Question

when integrating x*csc^2 (3x) i get two answers, one with ln and the other with log. Since cot(u) equals cos(u)/sin(u), I should get the same answer going either way, right?

Answer 1

\[\int\limits xcsc^2(3x)dx = -\frac{ 1 }{ 3 } xcot(3x) +\frac{ 1 }{ 3 } \int\limits \cot(3x)dx\]

Answer 2

What do you mean by "going either way?"

Answer 3

since \[\int\limits \cot(u) du = \ln \left| \sin(u) \right| + C\]
u = 3x
du = 3dx
1/3 du = dx

\[\int\limits xcsc^2 (3x) dx = \frac{ 1 }{ 9 } \ln \left| \sin(3x) \right|-\frac{ 1 }{ 3 }\cot(3x)x + C\]

Answer 4

however, if I use the trig identity cot(u) = cos(u)/sin(u) then I end up with log instead of ln. these answers aren't equivalent. Am I making a mistake here?

Answer 5

Well,
\[\int \frac{dt}{t}=\ln|t|+C\]
or more generally,
\[\int\frac{g'(t)}{g(t)}\,dt=\ln|g(t)|+C\]
The base on the logarithm will always be \(e\).

Answer 6

Depending on the literature, you might see the logarithm's notation as \(\ln x=\log x\), where \(e\) is the implicit base (instead of 10, which you might find elsewhere).

If that's the case, then \(\log x=\log_e x\not=\log_{10}x\).

Answer 7

I assumed that if I saw log it meant base 10... When I plugged this into wolfram alpha it gave me log instead of ln.

Wolfram alpha used substitution to solve the integral of cos(u)/sin(u) and found the integral of 1/s, thus giving the log.

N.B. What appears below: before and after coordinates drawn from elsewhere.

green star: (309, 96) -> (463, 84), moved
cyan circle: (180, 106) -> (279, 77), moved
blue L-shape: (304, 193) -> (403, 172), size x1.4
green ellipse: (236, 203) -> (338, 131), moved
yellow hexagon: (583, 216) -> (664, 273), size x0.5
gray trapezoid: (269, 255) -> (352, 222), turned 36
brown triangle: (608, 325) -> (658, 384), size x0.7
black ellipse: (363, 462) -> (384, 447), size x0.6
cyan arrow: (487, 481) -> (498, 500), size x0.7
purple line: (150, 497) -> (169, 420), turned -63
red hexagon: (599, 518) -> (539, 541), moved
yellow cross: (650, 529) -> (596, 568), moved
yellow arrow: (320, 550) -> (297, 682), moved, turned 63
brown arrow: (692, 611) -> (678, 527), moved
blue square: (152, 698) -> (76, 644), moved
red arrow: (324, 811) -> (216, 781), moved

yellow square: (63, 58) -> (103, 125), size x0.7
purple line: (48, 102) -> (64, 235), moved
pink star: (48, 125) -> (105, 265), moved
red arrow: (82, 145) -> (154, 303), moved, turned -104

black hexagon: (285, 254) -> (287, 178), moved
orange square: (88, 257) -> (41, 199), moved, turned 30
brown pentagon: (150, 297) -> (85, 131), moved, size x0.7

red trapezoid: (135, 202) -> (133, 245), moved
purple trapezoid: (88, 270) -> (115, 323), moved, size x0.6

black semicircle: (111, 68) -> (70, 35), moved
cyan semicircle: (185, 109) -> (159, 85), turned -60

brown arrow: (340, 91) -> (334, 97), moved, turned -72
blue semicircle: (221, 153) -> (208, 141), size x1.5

I should always get the same answer regardless of which method I used to solve, right? Obviously the answer I got and the answer alpha gave aren't equivalent

Answer 8

I'm studying for a test so I want to make sure I use the correct method to solve a problem like this.

Answer 9

W|A uses the \(\log\) notation for \(\ln\). If it were any other base, it would explicitly say so.

Answer 10

Ooh, awesome. That answers my question then. Thanks!!!

Answer 11

yw